Background to the conflict in Nuba Mountains
In the afternoon of 6 June 2011, a few bullets fired in the market of Kadugli city, the capital of Southern Kordofan state, broke the fragile peace in the Nuba mountains region, sparking a war that still rages six years on. The region in the heart of Sudan – before the secession of South Sudan – has been in conflict with the Sudanese central government for over 40 years. The main reason for the conflict has always been, and still is, the inequality and unjust power distribution in the culturally diverse Sudan. The sounds of artillery shelling in Kadugli brought back the memory of the fear people always had, even during the best few years of stability.
War has never been far from the door steps of the Nuba mountains. The Comprehensive Peace Agreement (CPA), signed between the Sudanese Peoples Liberation Movement (SPLM) and the Sudanese government in 2005, has brought peace to the region, but did not solve the causes of the conflict.

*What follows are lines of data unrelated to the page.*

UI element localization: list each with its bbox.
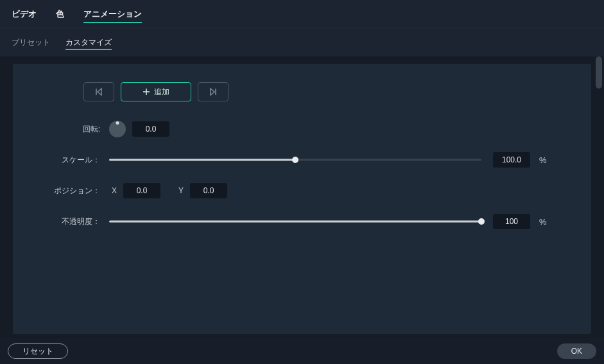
rotation-row: 回転: [13,119,591,139]
top-tab-bar: ビデオ 色 アニメーション [0,0,604,28]
next-keyframe-button[interactable] [198,82,229,101]
prev-keyframe-button[interactable] [83,82,114,101]
add-keyframe-label: 追加 [154,87,169,98]
reset-button[interactable]: リセット [8,343,68,359]
tab-color[interactable]: 色 [56,0,64,28]
position-row: ポジション： X Y [13,181,591,200]
slider-fill [109,159,295,161]
opacity-input[interactable] [493,214,530,229]
tab-animation[interactable]: アニメーション [83,0,142,28]
keyframe-controls: 追加 [83,82,591,101]
rotation-input[interactable] [132,121,169,137]
slider-fill [109,221,481,223]
scale-input[interactable] [493,152,530,168]
scrollbar-thumb[interactable] [596,56,602,89]
opacity-label: 不透明度： [13,216,109,227]
panel-scroll-area[interactable]: 追加 回転: スケール： % ポジション： X [0,56,604,338]
animation-panel: 追加 回転: スケール： % ポジション： X [13,64,591,334]
scale-slider[interactable] [109,152,481,168]
position-x-input[interactable] [123,183,160,198]
slider-thumb[interactable] [478,218,485,225]
position-y-label: Y [178,186,184,195]
skip-previous-icon [94,87,103,96]
footer-bar: リセット OK [0,338,604,364]
scale-row: スケール： % [13,150,591,169]
rotation-label: 回転: [13,124,109,135]
add-keyframe-button[interactable]: 追加 [121,82,191,101]
sub-tab-bar: プリセット カスタマイズ [0,28,604,56]
scale-label: スケール： [13,155,109,166]
scale-unit: % [539,155,547,165]
opacity-unit: % [539,217,547,227]
position-label: ポジション： [13,186,109,196]
sub-tab-customize[interactable]: カスタマイズ [65,28,112,56]
tab-video[interactable]: ビデオ [12,0,37,28]
plus-icon [142,88,150,96]
opacity-row: 不透明度： % [13,212,591,231]
ok-button[interactable]: OK [557,343,596,359]
position-x-label: X [112,186,117,195]
skip-next-icon [209,87,218,96]
position-y-input[interactable] [190,183,227,198]
sub-tab-preset[interactable]: プリセット [12,28,50,56]
slider-thumb[interactable] [292,157,298,163]
rotation-knob[interactable] [109,121,126,137]
opacity-slider[interactable] [109,214,481,229]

The SPLM is a wide coalition of armed groups joined together by a common cause, the promotion of the rights of the marginalized peoples of Sudan. While the Movement started in South Sudan, one of its largest groups were the fighters from the Nuba mountains. For almost 30 years the Nuba peoples fought with the Southern Sudanese, and Nuba mountains was one of the strongholds of the SPLM in the war against the government from the late 1980s. By the time Omar al-Bashir took the power in Khartoum, the Nuba mountains region had become one of the strongest fronts fighting against the Sudanese army. Al-Bashir launched a Jihadi campaign in the region in 1990-93, killing thousands. Some international NGOs termed the campaign a genocide against the Nuba people.
While the fight for their rights has never stopped since the independence of Sudan 60 years ago, the four million people of the Nuba mountains has always aspired to live in peaceful coexistence with their neighboring communities. More than 100 tribes in 99 mountains and a rich terrain has been forbidden from expressing themselves as Sudanese citizens and forced to fight to be heard. The utilitarian regime in Sudan has imposed Islamization and Arabization on the African/ Christian and Muslim Nuba. The people of the Nuba mountains are African in culture and way of life. Although there is large numbers of Muslims and Christians among Nuba people, but the local heritage of traditional religions is still alive in the remote areas.
The current situation
The current war in Nuba Mountains started after the disputed election of the state governor. The Sudanese government nominee allegedly won in what the SPLM/N believed to be a forged election. In fact, after six years of war, the reason for the recent fighting seems to be the same as the reason started the conflict 30 or 40 years ago. Moreover, the horrific amount of violence and the war crimes committed by the government in the last six years is a proof of the deep rooted drive behind such atrocities. The government of Sudan is determined to implement its policy of Islamization and to exploit the land of the Nuba mountains, with complete denial to the indigenous population rights to decide on their wealth and destiny. In the language of the international law these actions and motives can only be described as genocide or ethnocide.
While the world has moved on, six years of wars had forced half a million in Nuba mountains to flee to mountains and live in ditches. The human consciousness should never pass by this anniversary without taking serious note of the suffering of the increasing number of victims of al-Bashir as along as he remains free. Unfortunately, the people of Nuba mountains and Darfur seem to be standing alone, under a sky full of government Antonov airplanes dropping bombs night and day, killing children, women, cows, any moving on the ground.
Ending wars are easy. Bringing peace, stability and freedom have been proved to be the most difficult problems of the human race. But the people of the Nuba mountains hope of returning back to their homes and villages will remain alive because bombs never kill dreams. But what is going on in the Nuba mountains, Darfur and the Blue Nile state should sound the alarm that without justice there will never be sustainable peace.
We must remember that war criminals do not bring peace, only justice can.